Nos dois processos, o procurador Eronides Aparecido Rodrigues dos Santos,
representante do Ministério Público, se manifestou a favor do deferimento da
recuperação. Para ele, essas entidades assumem a condição de agentes
econômicos organizados sob a forma de empresa, enfrentando os mesmos riscos
e desafios de mercado que as sociedades empresárias.

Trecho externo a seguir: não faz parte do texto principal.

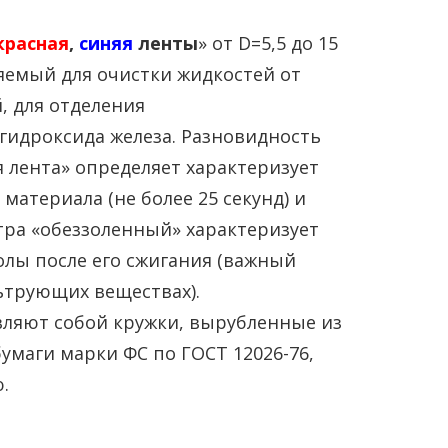
красная
,
синяя
ленты
» от D=5,5 до 15
емый для очистки жидкостей от
, для отделения
гидроксида железа. Разновидность
 лента» определяет характеризует
атериала (не более 25 секунд) и
тра «обеззоленный» характеризует
лы после его сжигания (важный
ьтрующих веществах).
ляют собой кружки, вырубленные из
маги марки ФС по ГОСТ 12026-76,
.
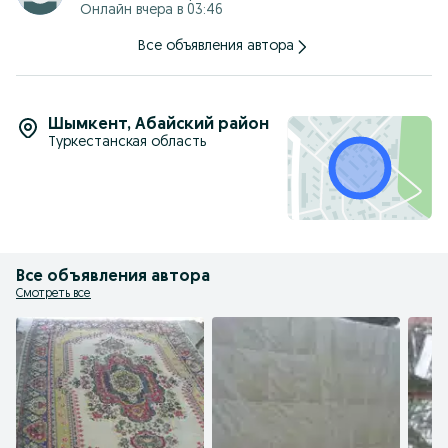
Онлайн вчера в 03:46
Все объявления автора
Шымкент
,
Абайский район
Туркестанская область
Все объявления автора
Смотреть все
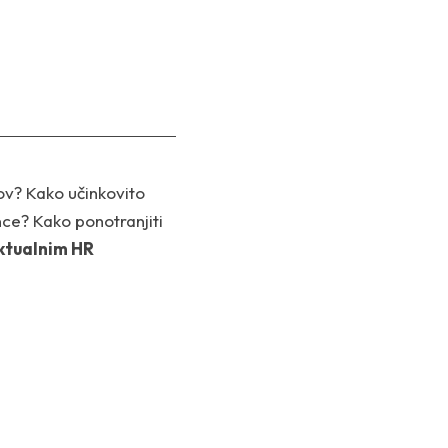
tov? Kako učinkovito
nce? Kako ponotranjiti
aktualnim HR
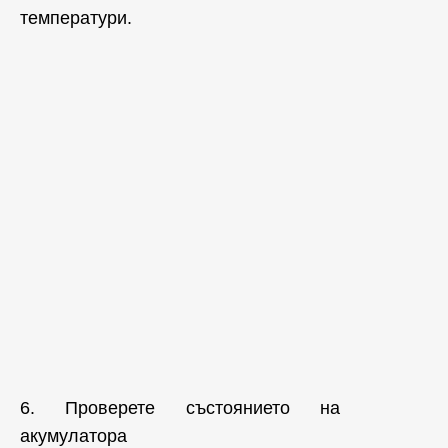
температури.
6. Проверете състоянието на
акумулатора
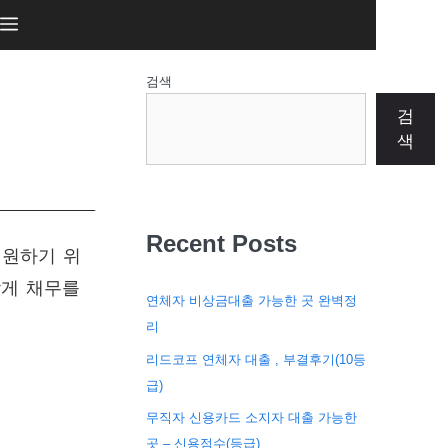
검색
검
색
Recent Posts
지원하기 위
맞게 채무를
연체자 비상금대출 가능한 곳 완벽정
리
리드코프 연체자 대출 , 부결후기(10등
급)
무직자 신용카드 소지자 대출 가능한
곳 – 신용점수(등급)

“Negar às associações civis o acesso à recuperação judicial significa perpetuar um
modelo anacrônico e socialmente disfuncional, que inviabiliza soluções legítimas
de reorganização e expõe as entidades a um cenário de insegurança jurídica e
econômica”, escreveu o procurador em sua manifestação.
Hospital Santa Cruz
No caso do hospital, diversos credores (em sua maioria bancos) interpuseram
agravos de instrumento contra a decisão que deferiu a recuperação judicial da
instituição, argumentando que a lei não contempla associações sem fins
lucrativos na recuperação judicial. O relator, Tasso Duarte de Mello, votou por
negar provimento aos agravos e manter a recuperação, dada a importância da
atividade econômica do hospital.
O desembargador Carlos Alberto Salles pediu vista. No julgamento desta quartafeira
(25/2), ele divergiu do relator e votou por dar provimento ao recurso e
indeferir a RJ, por entender que a lei não permite tal extensão. “Nós temos a lei e
devemos nos ater a essa disciplina jurídica, e não cabe a nós aqui tomar um papel
que é próprio do legislador”, disse. O terceiro a votar, desembargador Eduardo
Azuma Nishi, negou provimento por entender que a RJ é a única forma de
permitir a reestruturação do hospital.
Depois do voto de Azuma Nishi, o julgamento foi estendido. Os demais
desembargadores (Fortes Barbosa e Rui Cascaldi) pediram vista.
Jockey Club
A recuperação judicial do Jockey Club também já havia sido deferida em primeiro
grau. Um dos diretores do clube, também credor, agravou da decisão. O processo
discute a mesma tese do Hospital Santa Cruz: se a Lei 11.101/2005 contempla
associações sem fins lucrativos.
Na argumentação do Jockey, apesar de não ter fins lucrativos, a instituição exerce
sim atividade empresarial e, portanto, tem importância econômica e social.
O relator do caso, Carlos Alberto Salles, votou por dar provimento ao recurso e
indeferir a RJ, sob o mesmo fundamento que o usou no caso do hospital: se não
está previsto expressamente na lei, não deve ser concedido. Depois do voto de
Salles, o desembargador Eduardo Azuma Nishi pediu vista.